New Data Types and New Data Interfaces

Multidimensional data: Thinking outside the “table box.” Understanding the structure of an unfamiliar dataset can be challenging. While data are typically formatted in a two-dimensional “flat” display with rows of data for each item and columns representing data values or attributes about the items, this ubiquitous display is not as simple cognitively as it may seem at first.

Even relatively modest datasets can be organized or grouped by more than two attributes. Imagine a CDC dataset on vaccinations with five attributes presented by county. Depending on the question of interest or the user’s perspective and preference, this dataset could be reorganized by state or categorized by ranges of the social vulnerability index. Such “nested” data structures transcend the confines of two-dimensional data tables, and working through potential restructurings places high demands on both the cognitive resources of learners and the flexibility of existing interfaces.Although students possess an intuitive understanding of hierarchical or nested structures, current technologies do not provide them the ability to represent these structures in useful and flexible ways.
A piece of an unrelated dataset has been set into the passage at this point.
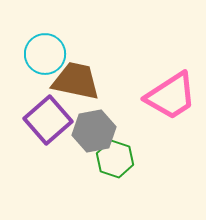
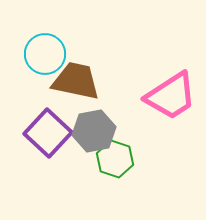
purple square: moved 13 px down; rotated 6 degrees counterclockwise
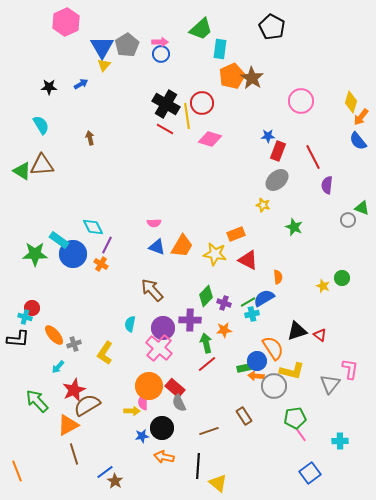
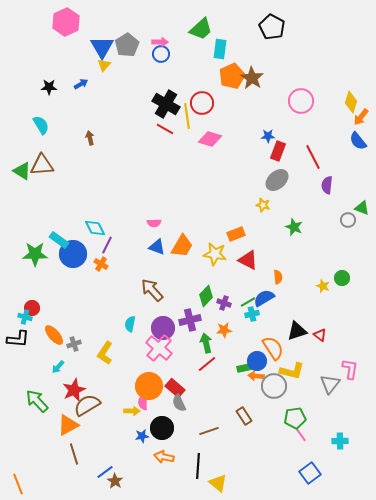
cyan diamond at (93, 227): moved 2 px right, 1 px down
purple cross at (190, 320): rotated 15 degrees counterclockwise
orange line at (17, 471): moved 1 px right, 13 px down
In our Supporting Reasoning with Multidimensional Datasets project, we’re working to identify how students represent, interact with, and make sense of multidimensional data, and to investigate how novel representations and interfaces can support them in sense-making and reasoning. We aim to help learners better understand dataset structure and ultimately promote the development of students’ robust, flexible mental models of data.The exploratory interfaces we are designing within CODAP (Figure 1) show promise for helping students make sense of multidimensional data.

Figure 1. A new way to represent hierarchical data in CODAP using colors and a “box within a box” structure. — **Figure 1.** A new way to represent hierarchical data in CODAP using colors and a “box within a box” structure.

Spatiotemporal data: Exploring a new frontier. From climate concerns to public health needs to global issues across political or economic spheres, society’s biggest dilemmas and our greatest opportunities involve interpretation of spatiotemporal data, data that vary across both space and time. However, such data pose myriad cognitive and technical challenges.

While techniques for analyzing either spatial or temporal data alone are established and robust, the overlap between attributes of space and time confounds even technical researchers in domains that depend upon these data—the first paper on big spatiotemporal data appeared in scholarly journals just over a decade ago.With that backdrop, we are pioneering work to understand how to aid learners in understanding and effectively exploring spatiotemporal data.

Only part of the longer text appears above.